Physical Review Physics Education Research (Mar 2021)
Optimizing the length of computerized adaptive testing for the Force Concept Inventory
Abstract
As a method to shorten the test time of the Force Concept Inventory (FCI), we suggest the use of computerized adaptive testing (CAT). CAT is the process of administering a test on a computer, with items (i.e., questions) selected based upon the responses of the examinee to prior items. In so doing, the test length can be significantly shortened. As a step to develop a CAT-based version of the FCI (FCI-CAT), we examined the optimal test length of the FCI-CAT such that accuracy and precision [which we measure in terms of bias, standard error, and root-mean-square error (RMSE)] of Cohen’s d would be comparable to that of the full FCI for a given class size. First, we estimated the item parameters of the FCI items based on the three-parameter logistic model of item response theory, which are used in the algorithm of CAT. For this estimation, we used 2882 responses of Japanese university students.
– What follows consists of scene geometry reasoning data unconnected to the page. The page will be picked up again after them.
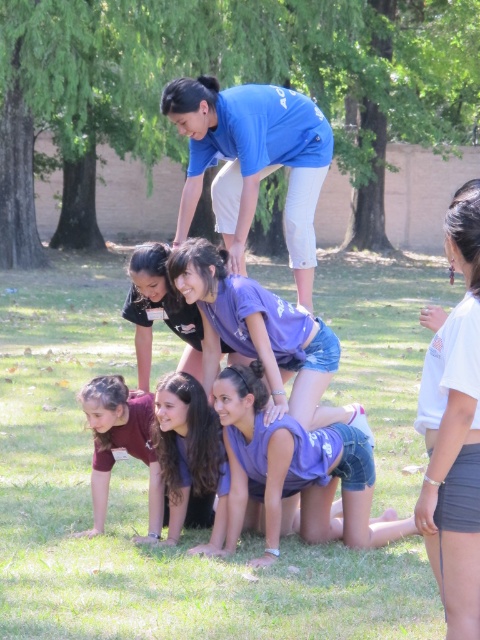 You are standing in the park and see the human pyramid with the green grass at center and the purple denim shorts at lower center. Which object is located to the right of the other?

The green grass at center is positioned on the right side of purple denim shorts at lower center. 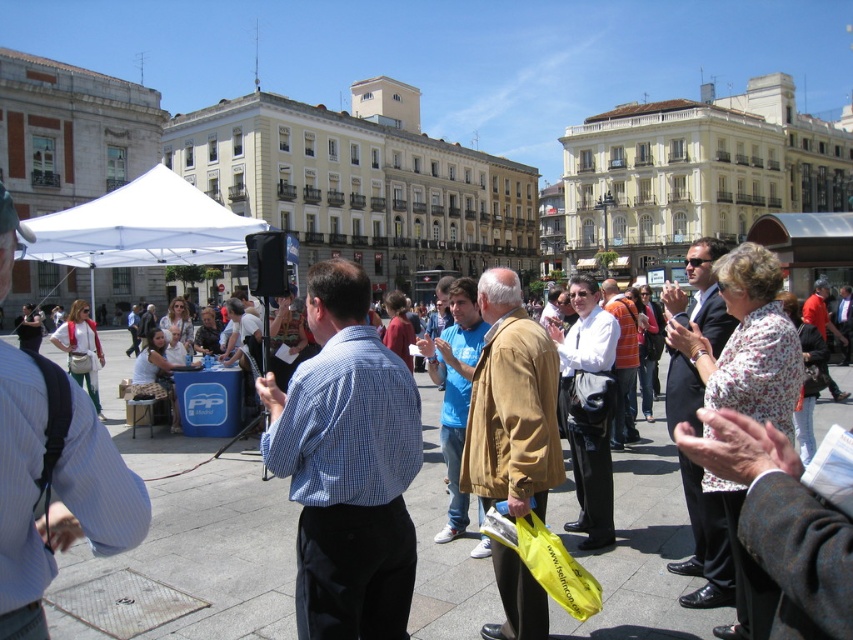 Question: Is blue checkered shirt at center smaller than white fabric canopy at upper left?

Choices:
 (A) no
 (B) yes

Answer: (B)

Question: Which point is closer to the camera?

Choices:
 (A) (155, 259)
 (B) (421, 452)

Answer: (B)

Question: Which object appears closest to the camera in this image?

Choices:
 (A) white fabric canopy at upper left
 (B) blue checkered shirt at center

Answer: (B)

Question: Considering the relative positions of blue checkered shirt at center and white fabric canopy at upper left in the image provided, where is blue checkered shirt at center located with respect to white fabric canopy at upper left?

Choices:
 (A) above
 (B) below

Answer: (B)

Question: Among these points, which one is nearest to the camera?

Choices:
 (A) (340, 516)
 (B) (113, 252)

Answer: (A)

Question: Is blue checkered shirt at center positioned behind white fabric canopy at upper left?

Choices:
 (A) yes
 (B) no

Answer: (B) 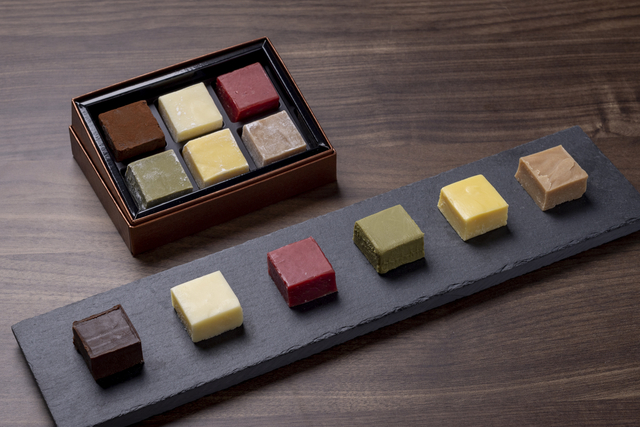 Where is `box`? box is located at coordinates coord(82,135). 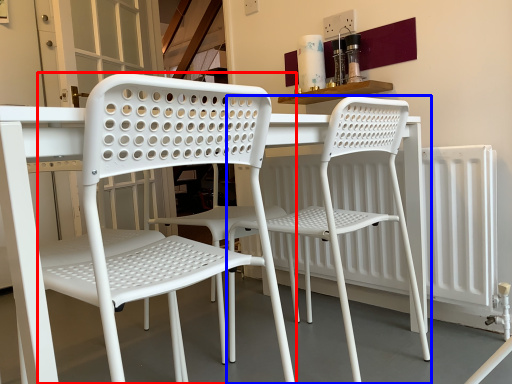 Question: Which object is closer to the camera taking this photo, chair (highlighted by a red box) or chair (highlighted by a blue box)?

Choices:
 (A) chair
 (B) chair

Answer: (A)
Second, we conducted a Monte Carlo simulation to analyze how the bias, standard error, and RMSE of Cohen’s d depend upon the test length. Third, we conducted a post hoc simulation to examine the consistency of the Monte Carlo results with what would have been obtained using empirical responses. For this comparison, we used 86 pairs of pre- and post- test responses of Japanese university students. As a result, we found that for a class size of 40, we may reduce the test length of the FCI-CAT to 15–19 items, thereby reducing the test time of the FCI to 50%–63%, with an accompanying decrease in accuracy and precision of only 5%–10%. The results of the Monte Carlo study and the post hoc simulation were consistent, which supports the adequacy of our Monte Carlo study and its relevance in terms of administering the FCI-CAT in real classrooms.